Kelly wears big rubber boots when she goes to these meetings at the dairy farms and when she comes home, she is reeking. I don’t know what they do over there—roll around in the stuff? As soon as I walked into the laundry room last night, I said, “Oh, Kelly is back.” Even though she was nowhere in sight.
It would be hard to live near a dairy farm. They really stink. One time I was on line behind a lady in Shop-Rite and I knew she lived on a dairy farm because I could smell her. I wonder if they notice it, living right there? Still, I’d rather live next to a dairy farm than where I grew up in Jersey City where the air was thick with exhaust and the sickeningly sweet smell of the purple dye factory on the highway. Or by the fish factory in Port Monmouth. But I didn’t mind living near IFF (International Flavors and Fragrances) in Union Beach. When they’re running, the air smells like perfume. When I was a bartender at the Cambridge, the guys would come in and give me samples of White Diamonds and Polo in small, unmarked bottles with black plastic caps. Everybody smells good in Union Beach.
I purposely put my manure pile behind the barn so it wouldn’t bother the neighbors across the street. I don’t think they can smell it. I’ve already got someone coming to take it for his garden. I’m talking about a big garden. He’s a farmer. He came three times already and we use the tractor to scoop up the manure and dump it into the bed of his truck. It falls with a plop and overflows. If he hits a bump when he leaves, balls of manure bounce out and land in the driveway.

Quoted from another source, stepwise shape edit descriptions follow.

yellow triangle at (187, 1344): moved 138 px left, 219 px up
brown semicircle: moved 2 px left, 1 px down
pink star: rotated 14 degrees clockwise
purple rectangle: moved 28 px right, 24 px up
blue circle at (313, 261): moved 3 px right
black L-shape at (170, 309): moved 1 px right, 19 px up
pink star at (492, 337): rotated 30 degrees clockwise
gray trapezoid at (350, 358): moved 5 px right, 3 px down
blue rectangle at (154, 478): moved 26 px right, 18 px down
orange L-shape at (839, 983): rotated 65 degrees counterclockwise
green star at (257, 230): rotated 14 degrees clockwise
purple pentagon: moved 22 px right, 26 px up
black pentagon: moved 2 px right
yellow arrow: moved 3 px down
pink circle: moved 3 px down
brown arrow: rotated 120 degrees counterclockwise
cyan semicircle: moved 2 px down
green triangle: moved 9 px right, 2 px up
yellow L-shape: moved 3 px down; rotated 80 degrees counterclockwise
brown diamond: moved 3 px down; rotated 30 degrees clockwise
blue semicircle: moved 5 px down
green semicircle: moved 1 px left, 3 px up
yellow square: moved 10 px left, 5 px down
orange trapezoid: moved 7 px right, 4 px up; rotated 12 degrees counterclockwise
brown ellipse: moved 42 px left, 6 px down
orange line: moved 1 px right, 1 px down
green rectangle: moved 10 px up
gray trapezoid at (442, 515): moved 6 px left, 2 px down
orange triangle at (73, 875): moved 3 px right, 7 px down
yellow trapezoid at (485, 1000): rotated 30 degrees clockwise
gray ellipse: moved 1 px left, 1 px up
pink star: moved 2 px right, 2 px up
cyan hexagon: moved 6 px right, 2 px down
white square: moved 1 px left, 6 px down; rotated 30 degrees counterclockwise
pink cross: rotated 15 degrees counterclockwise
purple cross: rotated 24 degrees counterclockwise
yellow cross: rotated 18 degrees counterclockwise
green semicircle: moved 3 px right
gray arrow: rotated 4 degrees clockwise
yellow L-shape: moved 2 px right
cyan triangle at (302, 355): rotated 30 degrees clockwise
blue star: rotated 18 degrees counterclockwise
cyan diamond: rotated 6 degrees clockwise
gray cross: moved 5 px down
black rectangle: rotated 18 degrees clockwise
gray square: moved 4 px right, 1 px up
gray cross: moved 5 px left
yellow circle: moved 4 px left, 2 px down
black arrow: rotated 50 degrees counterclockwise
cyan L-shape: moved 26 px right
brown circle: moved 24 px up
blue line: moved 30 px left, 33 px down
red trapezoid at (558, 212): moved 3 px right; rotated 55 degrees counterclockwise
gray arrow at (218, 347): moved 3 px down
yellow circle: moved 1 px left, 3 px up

Someday I want to have a big garden. I’m curious to see how I do in New Jersey since the neighbors in Virginia were amazed at the bounty I had, being someone who comes from Jersey City where the exhaust is thick and the only yard was the patch of grass between the sidewalk and the street. One time someone planted pansies in the grass. There were little popsicle sticks in the ground that said pansies in black Magic Marker; that’s how I knew what they were.
It wasn’t my mother. My mother couldn’t keep a philodendron going. You’d give her an Easter plant and she’d leave it in the purple foil on the windowsill until it died. Mrs. Pontius on the first floor must have planted them. She wore a dress like the nuns wore only it was a color and it had a pattern on it like checks or flowers, and an apron and clunky shoes. I’d go to the store for her. I’d knock on her door and say, “Mrs. Pontius, do you need anything from the store?” She’d give me a quarter for going. I’d always refuse it but she’d insist I take it, sometimes grabbing me and shoving it into my pocket herself and then slamming the door. Secretly, I was hoping she’d make me take it.
The rich people who lived in the single families up the street had pussywillows in their yards behind wrought-iron fences. They also had statues of the Virgin Mary under cement domes painted blue and white and stone birdbaths. I’d like to get some pussywillows someday. I also like hydrangeas. And geraniums. If it’s an old timey thing, I like it. Lilacs are my favorite. But they don’t make ‘em like they used to. When we had to tear out the old lilac bushes at the Jackson house because it was the only spot to put in the new septic tank, it broke my heart and Kurt went out and got me some new lilac bushes. But they weren’t the same. They were scrubby and there was no smell.
I was surprised there were no lilac bushes here at the yellow house because it’s an old farmhouse and that’s what those ladies planted back then. Actually, I was pretty disappointed. But I was wrong. There are two of them. The other day I saw the first purple flower. At first I thought it was a bird but when I looked closer, I saw tiny clusters of lilac cones! One is in the front yard and the other is right outside the kitchen window. I imagine what it will be like soon when all the flowers are blooming and I open that window!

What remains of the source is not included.